__Data__
++++++++++++++++++++

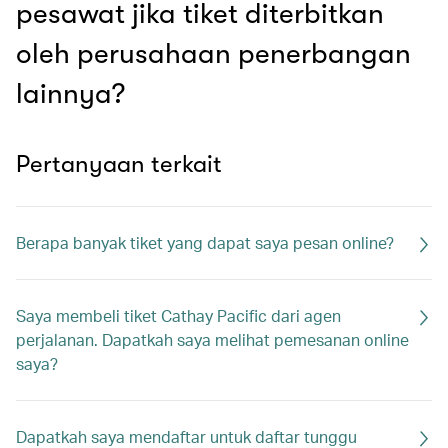
pesawat jika tiket diterbitkan
oleh perusahaan penerbangan
lainnya?
Pertanyaan terkait
Berapa banyak tiket yang dapat saya pesan online?
Saya membeli tiket Cathay Pacific dari agen
perjalanan. Dapatkah saya melihat pemesanan online
saya?
Dapatkah saya mendaftar untuk daftar tunggu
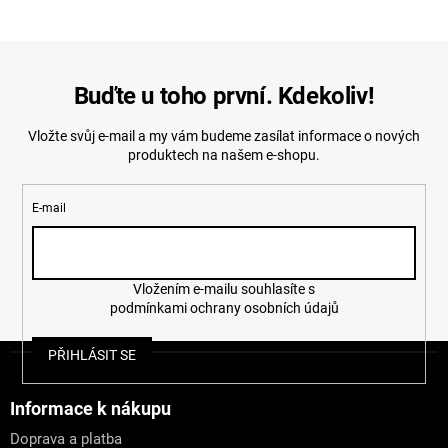
Buďte u toho první. Kdekoliv!
Vložte svůj e-mail a my vám budeme zasílat informace o nových
produktech na našem e-shopu.
E-mail
Vložením e-mailu souhlasíte s
podmínkami ochrany osobních údajů
Z
PŘIHLÁSIT SE
á
p
a
Informace k nákupu
t
Doprava a platba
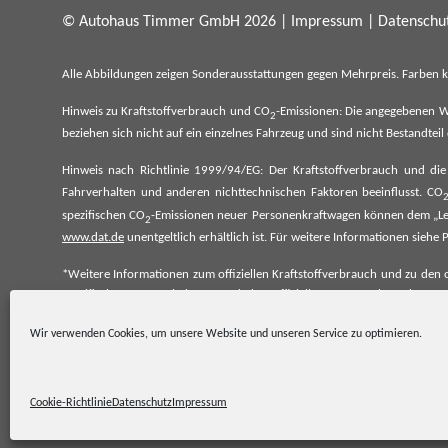
© Autohaus Timmer GmbH 2026 |
Impressum
|
Datenschut
Alle Abbildungen zeigen Sonderausstattungen gegen Mehrpreis. Farben 
Hinweis zu Kraftstoffverbrauch und CO
-Emissionen: Die angegebenen W
2
beziehen sich nicht auf ein einzelnes Fahrzeug und sind nicht Bestandte
Hinweis nach Richtlinie 1999/94/EG: Der Kraftstoffverbrauch und di
Fahrverhalten und anderen nichttechnischen Faktoren beeinflusst. CO
spezifischen CO
-Emissionen neuer Personenkraftwagen können dem „Lei
2
www.dat.de
unentgeltlich erhältlich ist. Für weitere Informationen si
*Weitere Informationen zum offiziellen Kraftstoffverbrauch und zu den o
spezifischen CO₂-Emissionen und den offiziellen Stromverbrauch neu
www.dat.de.
Wir verwenden Cookies, um unsere Website und unseren Service zu optimieren.
Cookie-Richtlinie
Datenschutz
Impressum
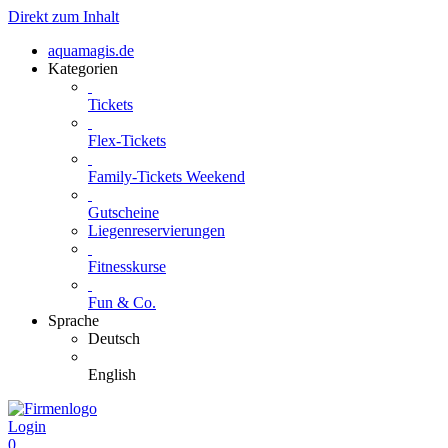
Direkt zum Inhalt
aquamagis.de
Kategorien
Tickets
Flex-Tickets
Family-Tickets Weekend
Gutscheine
Liegenreservierungen
Fitnesskurse
Fun & Co.
Sprache
Deutsch
English
Login
0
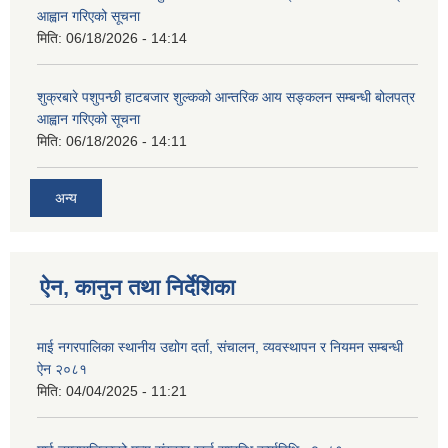
आह्वान गरिएको सूचना
मिति:
06/18/2026 - 14:14
शुक्रबारे पशुपन्छी हाटबजार शुल्कको आन्तरिक आय सङ्कलन सम्बन्धी बोलपत्र
आह्वान गरिएको सूचना
मिति:
06/18/2026 - 14:11
अन्य
ऐन, कानुन तथा निर्देशिका
माई नगरपालिका स्थानीय उद्योग दर्ता, संचालन, व्यवस्थापन र नियमन सम्बन्धी
ऐन २०८१
मिति:
04/04/2025 - 11:21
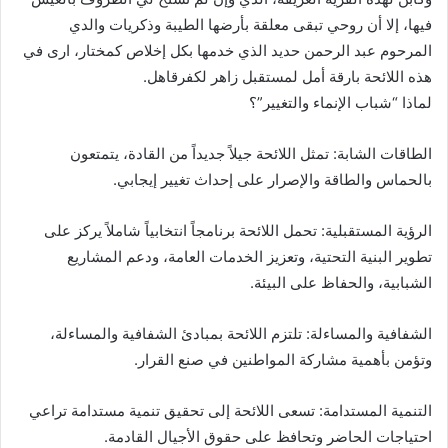
فيها، إلا أن روحي تبقى معلقة بأرضها الطيبة وذكريات والدي
المرحوم عبد الرحمن حديد الذي خدمها بكل إخلاص كمختار، ارى في
هذه اللائحة بارقة أمل لمستقبل زاهر لكفرقاهل.
لماذا “شباب الإنماء والتغيير”؟
الطاقات الشابة: تمثل اللائحة جيلاً جديداً من القادة، يتمتعون
بالحماس والطاقة والإصرار على إحداث تغيير إيجابي.
الرؤية المستقبلية: تحمل اللائحة برنامجاً انتخابياً شاملاً يركز على
تطوير البنية التحتية، وتعزيز الخدمات العامة، ودعم المشاريع
الشبابية، والحفاظ على البيئة.
الشفافية والمساءلة: تلتزم اللائحة بمبادئ الشفافية والمساءلة،
وتؤمن بأهمية مشاركة المواطنين في صنع القرار.
التنمية المستدامة: تسعى اللائحة إلى تحقيق تنمية مستدامة تراعي
احتياجات الحاضر وتحافظ على حقوق الأجيال القادمة.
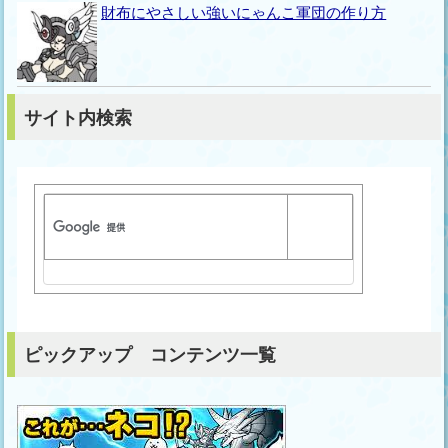
財布にやさしい強いにゃんこ軍団の作り方
サイト内検索
ピックアップ コンテンツ一覧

++++++++++++++++++++

__Aim of the task__
The answer must be the listing above, restated word for word, with no images in it.

__Written response__
pesawat jika tiket diterbitkan
oleh perusahaan penerbangan
lainnya?
Pertanyaan terkait
Berapa banyak tiket yang dapat saya pesan online?
Saya membeli tiket Cathay Pacific dari agen
perjalanan. Dapatkah saya melihat pemesanan online
saya?
Dapatkah saya mendaftar untuk daftar tunggu
Buďte u toho první. Kdekoliv!
Vložte svůj e-mail a my vám budeme zasílat informace o nových
produktech na našem e-shopu.
E-mail
Vložením e-mailu souhlasíte s
podmínkami ochrany osobních údajů
Z
PŘIHLÁSIT SE
á
p
a
Informace k nákupu
t
Doprava a platba
© Autohaus Timmer GmbH 2026 |
Impressum
|
Datenschut
Alle Abbildungen zeigen Sonderausstattungen gegen Mehrpreis. Farben 
Hinweis zu Kraftstoffverbrauch und CO
-Emissionen: Die angegebenen W
2
beziehen sich nicht auf ein einzelnes Fahrzeug und sind nicht Bestandte
Hinweis nach Richtlinie 1999/94/EG: Der Kraftstoffverbrauch und di
Fahrverhalten und anderen nichttechnischen Faktoren beeinflusst. CO
spezifischen CO
-Emissionen neuer Personenkraftwagen können dem „Lei
2
www.dat.de
unentgeltlich erhältlich ist. Für weitere Informationen si
*Weitere Informationen zum offiziellen Kraftstoffverbrauch und zu den o
spezifischen CO₂-Emissionen und den offiziellen Stromverbrauch neu
www.dat.de.
Wir verwenden Cookies, um unsere Website und unseren Service zu optimieren.
Cookie-Richtlinie
Datenschutz
Impressum
Direkt zum Inhalt
aquamagis.de
Kategorien
Tickets
Flex-Tickets
Family-Tickets Weekend
Gutscheine
Liegenreservierungen
Fitnesskurse
Fun & Co.
Sprache
Deutsch
English
Login
0
आह्वान गरिएको सूचना
मिति:
06/18/2026 - 14:14
शुक्रबारे पशुपन्छी हाटबजार शुल्कको आन्तरिक आय सङ्कलन सम्बन्धी बोलपत्र
आह्वान गरिएको सूचना
मिति:
06/18/2026 - 14:11
अन्य
ऐन, कानुन तथा निर्देशिका
माई नगरपालिका स्थानीय उद्योग दर्ता, संचालन, व्यवस्थापन र नियमन सम्बन्धी
ऐन २०८१
मिति:
04/04/2025 - 11:21
فيها، إلا أن روحي تبقى معلقة بأرضها الطيبة وذكريات والدي
المرحوم عبد الرحمن حديد الذي خدمها بكل إخلاص كمختار، ارى في
هذه اللائحة بارقة أمل لمستقبل زاهر لكفرقاهل.
لماذا “شباب الإنماء والتغيير”؟
الطاقات الشابة: تمثل اللائحة جيلاً جديداً من القادة، يتمتعون
بالحماس والطاقة والإصرار على إحداث تغيير إيجابي.
الرؤية المستقبلية: تحمل اللائحة برنامجاً انتخابياً شاملاً يركز على
تطوير البنية التحتية، وتعزيز الخدمات العامة، ودعم المشاريع
الشبابية، والحفاظ على البيئة.
الشفافية والمساءلة: تلتزم اللائحة بمبادئ الشفافية والمساءلة،
وتؤمن بأهمية مشاركة المواطنين في صنع القرار.
التنمية المستدامة: تسعى اللائحة إلى تحقيق تنمية مستدامة تراعي
احتياجات الحاضر وتحافظ على حقوق الأجيال القادمة.
財布にやさしい強いにゃんこ軍団の作り方
サイト内検索
ピックアップ コンテンツ一覧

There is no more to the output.